• What to Do When Your Therapy Progress Stalls

    You like your therapist, but you feel stagnant in your progress. You would like to continue seeing the same clinician, but you’re not where you want to be.  There are steps you can take to get more out of your treatment.

    First, take stock of your original reasons for seeking treatment. What were your goals? Ask your therapist for perspective in measuring your progress. If you don’t already have a tool for assessing your progress, explore the options for measuring how far you have come. 

    While doing this, you may realize you have come farther than you thought. This could be why treatment may seem stagnant. Take this opportunity to discuss the frequency of your sessions. If you are weekly, you may benefit from stepping down to biweekly sessions.

    There are many validated tools for measuring all types of therapeutic constructs. These cover all types of reasons for seeking treatment, such as PTSD, Depression, Satisfaction of life and more. If there isn’t a tool that exists, enlist your therapist to assist you in creating your own.

    Make sure you are aware of what your clinician has diagnosed you with. You are “allowed” to directly ask what your diagnoses are. If you do not understand a diagnosis, ask questions. 

    Your therapist will be able to explain in plain language the criteria for anything that they have diagnosed you with. If you disagree with the diagnosis, feel free to explore. You are a partner in your treatment, and challenging the provider is appropriate if you don’t feel the diagnosis best fits.

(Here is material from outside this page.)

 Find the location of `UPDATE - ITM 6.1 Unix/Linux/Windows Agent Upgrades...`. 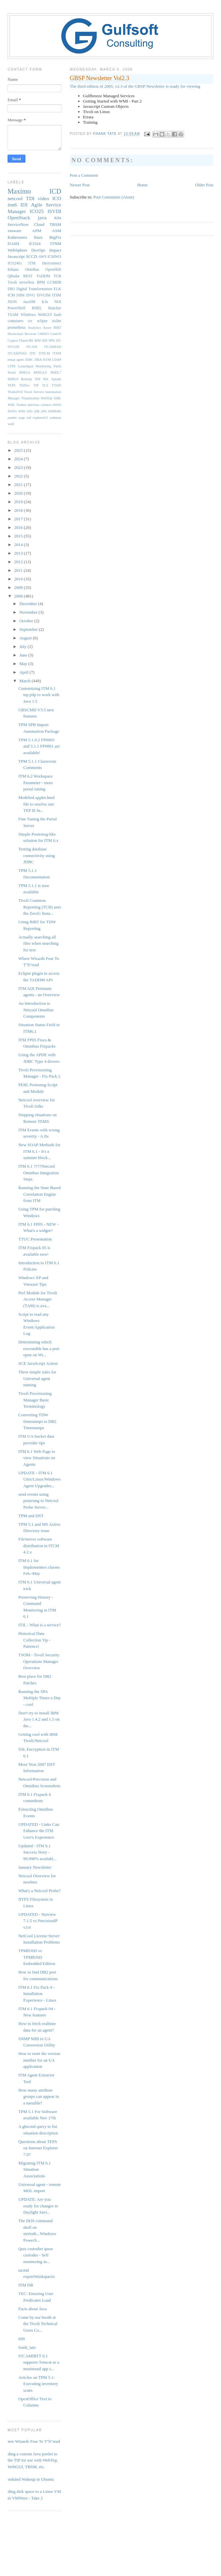

UPDATE - ITM 6.1 Unix/Linux/Windows Agent Upgrades... is located at coordinates (39, 1479).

    Next, research what the evidence-based treatments are for those diagnosis. A simple way to begin this is to google “evidence-based treatments” for said diagnosis. The value in knowing your diagnosis is to understand the available treatment options. There may be multiple approaches to addressing the same diagnosis.

    One treatment approach may work better for you over another based on factors such as homework required, lifestyle, time constraints or prioritization of your issues. You should be a part of your treatment planning and understand what your plan includes. 

    Treatment plans can, and often should, change over time. If you read an article, see a documentary or hear about a possible alternative treatment from a friend…ask your therapist about it.

    There can be a fear that our therapist will believe you are questioning their competence. “Who am I to give input on my diagnosis and treatment?”. You are the best resource of information with which to apply our education and expertise.

      In fact, therapists who are engaged and compassionate, appreciate your effort to take an active role in your treatment. Chances are, if you feel your therapy is stalled, your therapist does too. By taking a fresh look at your treatment, your therapist will likely feel inspired to match your renewed motivation toward change.